What if political ads couldn’t lie?
16 May | ADNEWS
DDB Sydney chief creative officer Ben Welsh examines how different political advertising might be if parties were forced to abide by the same rules as brands and agencies.
“The trouble with their car is that the wheels will fall off as soon as you drive away.”
“You can’t trust their numbers. They say it’s economical, but they’ve always made gas guzzlers.”
“Our cars are better. They’re made better. Look better and last better.”
Imagine if car advertising was like political advertising. Rival marques throwing mud at each other, making defamatory claims, creating an environment where anyone looking for a new car might be tempted to get the bus.
Fortunately, car advertising has to abide by a set of rules that discourage such behaviour, so it tends to highlight the positive attributes of the car. And every year, we happily buy close to one million new vehicles.
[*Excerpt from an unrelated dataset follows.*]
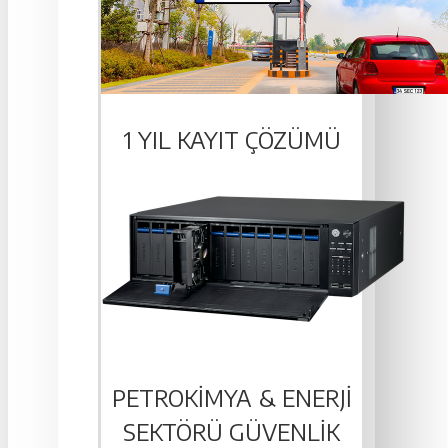
1 YIL KAYIT ÇÖZÜMÜ
PETROKIMYA & ENERJI
SEKTÖRÜ GÜVENLIK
Back to political advertising which seems to have no effective rules whatsoever. You can promise what you want with no real evidence. You can deride your rivals and re-invent your past achievements. You can promise things so far ahead you have no idea if they are deliverable.
Every three years we go through this circus. Every three years we are forced to make a choice. Every round of it makes us trust the mud-slingers even less.
I suspect that if political advertising was subject to the same rules as regular advertising, we would trust the parties more.